So if you're in the market for a used car, how do you make sure you're not buying one that has flood-related damage?
"The risk of buying a flood-damaged car is pretty significant because virtually any modern car is impacted by many electronic systems. Water and electronics don't mix well," said Brian Moody, the executive editor of Autotrader.
He says the risks of buying a car with water damage can be dangerous.
"You may be able to live with a radio that doesn't work but that could be a sign of more serious issues that could come later. We're talking about things like safety systems, anti-lock brakes, the air conditioner or heater. Is there mold or mildew growing in there?" said Moody.
He suggests avoiding cars with electrical issues.
You should also check for signs of flood damage. "Look under the carpets, so pull the floor mats back and stick your hand under there. If it feels wet or damp that's not right and make sure you do the same exact thing for the trunk," said Moody.
Also, open up the hood and check underneath. Is there sand, silt or mud? That could be a sign that car was submerged in flood water.

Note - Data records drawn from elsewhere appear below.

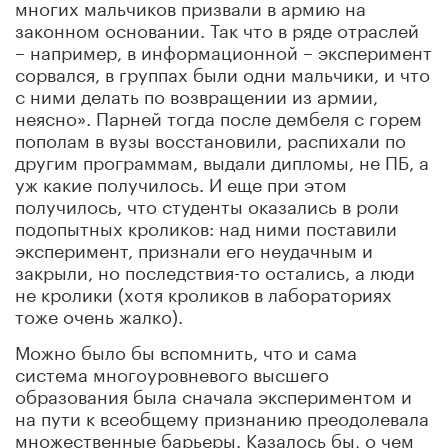
многих мальчиков призвали в армию на
законном основании. Так что в ряде отраслей
– например, в информационной – эксперимент
сорвался, в группах были одни мальчики, и что
с ними делать по возвращении из армии,
неясно». Парней тогда после дембеля с горем
пополам в вузы восстановили, распихали по
другим программам, выдали дипломы, не ПБ, а
уж какие получилось. И еще при этом
получилось, что студенты оказались в роли
подопытных кроликов: над ними поставили
эксперимент, признали его неудачным и
закрыли, но последствия-то остались, а люди
не кролики (хотя кроликов в лабораториях
тоже очень жалко).
Можно было бы вспомнить, что и сама
система многоуровневого высшего
образования была сначала экспериментом и
на пути к всеобщему признанию преодолевала
множественные барьеры. Казалось бы, о чем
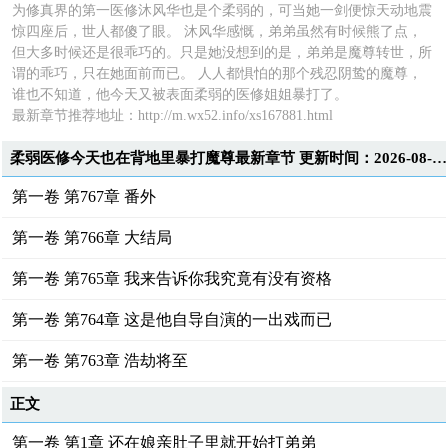
为修真界的第一医修沐风华也是个柔弱的，可当她一剑便惊天动地震
惊四座后，世人都傻了眼。 沐风华感慨，弟弟虽然有时候熊了点，
但大多时候还是很乖巧的。只是她没想到的是，弟弟是魔尊转世，所
谓的乖巧，只在她面前而已。 人人都惧怕的那个残忍阴鸷的魔尊，
谁也不知道，他今天又被表面柔弱的医修姐姐暴打了。
最新章节推荐地址：http://m.wx52.info/xs167881.html
柔弱医修今天也在背地里暴打魔尊最新章节 更新时间：2026-08-02T22:34:32
第一卷 第767章 番外
第一卷 第766章 大结局
第一卷 第765章 我来告诉你我究竟有没有资格
第一卷 第764章 这是他自导自演的一出戏而已
第一卷 第763章 浩劫将至
正文
第一卷 第1章 还在娘亲肚子里就开始打弟弟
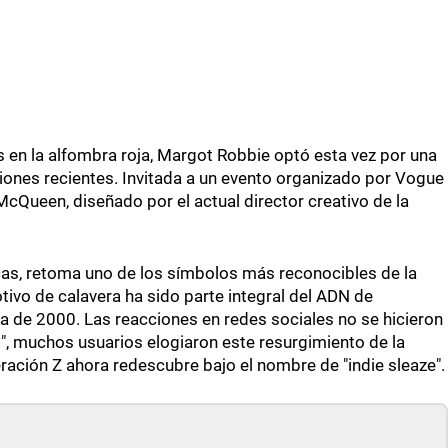
 en la alfombra roja, Margot Robbie optó esta vez por una
ciones recientes. Invitada a un evento organizado por Vogue
r McQueen, diseñado por el actual director creativo de la
cas, retoma uno de los símbolos más reconocibles de la
otivo de calavera ha sido parte integral del ADN de
 de 2000. Las reacciones en redes sociales no se hicieron
1", muchos usuarios elogiaron este resurgimiento de la
ración Z ahora redescubre bajo el nombre de "indie sleaze".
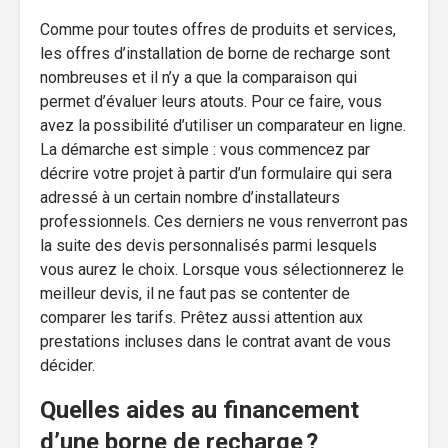
Comme pour toutes offres de produits et services,
les offres d’installation de borne de recharge sont
nombreuses et il n’y a que la comparaison qui
permet d’évaluer leurs atouts. Pour ce faire, vous
avez la possibilité d’utiliser un comparateur en ligne.
La démarche est simple : vous commencez par
décrire votre projet à partir d’un formulaire qui sera
adressé à un certain nombre d’installateurs
professionnels. Ces derniers ne vous renverront pas
la suite des devis personnalisés parmi lesquels
vous aurez le choix. Lorsque vous sélectionnerez le
meilleur devis, il ne faut pas se contenter de
comparer les tarifs. Prêtez aussi attention aux
prestations incluses dans le contrat avant de vous
décider.
Quelles aides au financement
d’une borne de recharge ?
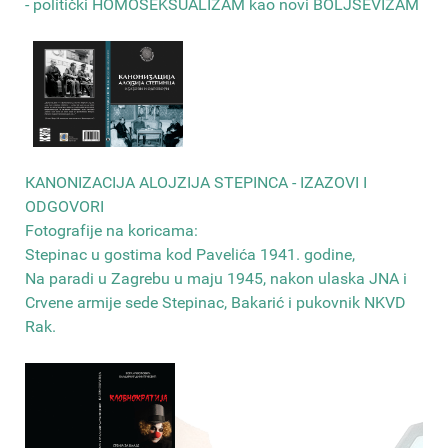
- politički HOMOSEKSUALIZAM kao novi BOLJŠEVIZAM
КANONIZACIJA ALOJZIJA STEPINCA - IZAZOVI I
ODGOVORI
Fotografije na koricama:
Stepinac u gostima kod Pavelića 1941. godine,
Na paradi u Zagrebu u maju 1945, nakon ulaska JNA i
Crvene armije sede Stepinac, Bakarić i pukovnik NKVD
Rak
.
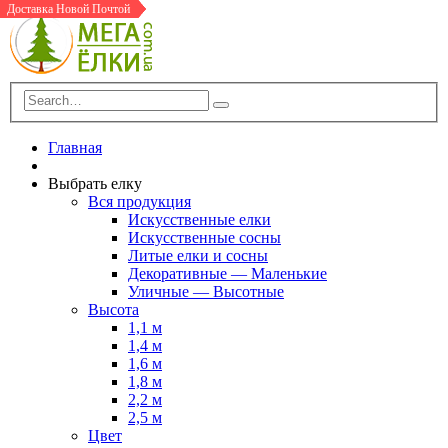
Доставка Новой Почтой
Доставка Новой Почтой
Доставка Новой Почтой
Доставка Новой Почтой
Доставка Новой Почтой
Главная
Выбрать елку
Вся продукция
Искусственные елки
Искусственные сосны
Литые елки и сосны
Декоративные — Маленькие
Уличные — Высотные
Высота
1,1 м
1,4 м
1,6 м
1,8 м
2,2 м
2,5 м
Цвет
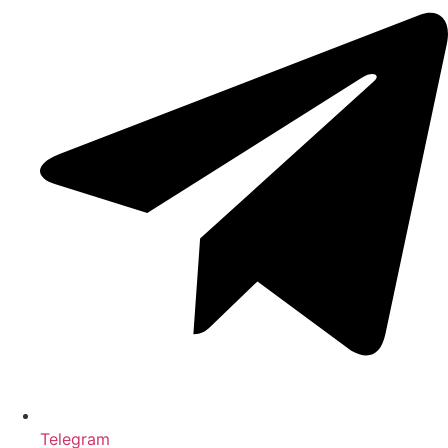
Telegram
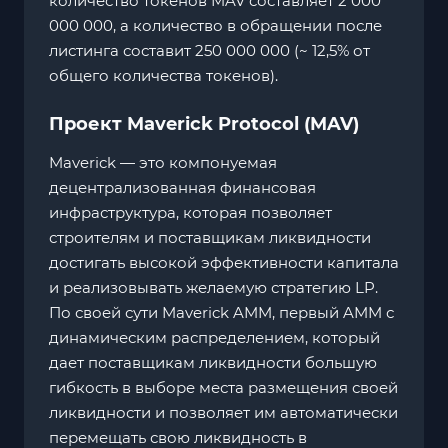
количество токенов MAV составляет 2 000
000 000, а количество в обращении после
листинга составит 250 000 000 (~ 12,5% от
общего количества токенов).
Проект Maverick Protocol (MAV)
Maverick — это компонуемая
децентрализованная финансовая
инфраструктура, которая позволяет
строителям и поставщикам ликвидности
достигать высокой эффективности капитала
и реализовывать желаемую стратегию LP.
По своей сути Maverick AMM, первый AMM с
динамическим распределением, который
дает поставщикам ликвидности большую
гибкость в выборе места размещения своей
ликвидности и позволяет им автоматически
перемещать свою ликвидность в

Another easy telltale sign to pay attention to is the smell. Does the car smell musty or damp? When you were shown the car, was it parked with all the windows down to alleviate the smell? If the windows are fogging up from the inside, that may be another sign the car was affected by flooding or heavy rains.
You should also check the vehicle's history. You can purchase a report of the car's past, including states where it's been registered which can help you determine if the vehicle was in an area affected by flooding. You can also check to see if a flood claim has been issued on the car.
Look for rust, especially underneath the car and in places like under the seats, where bolts and screws hold it into place.
"As always, if the price is just too good to be true, it probably is," said Moody.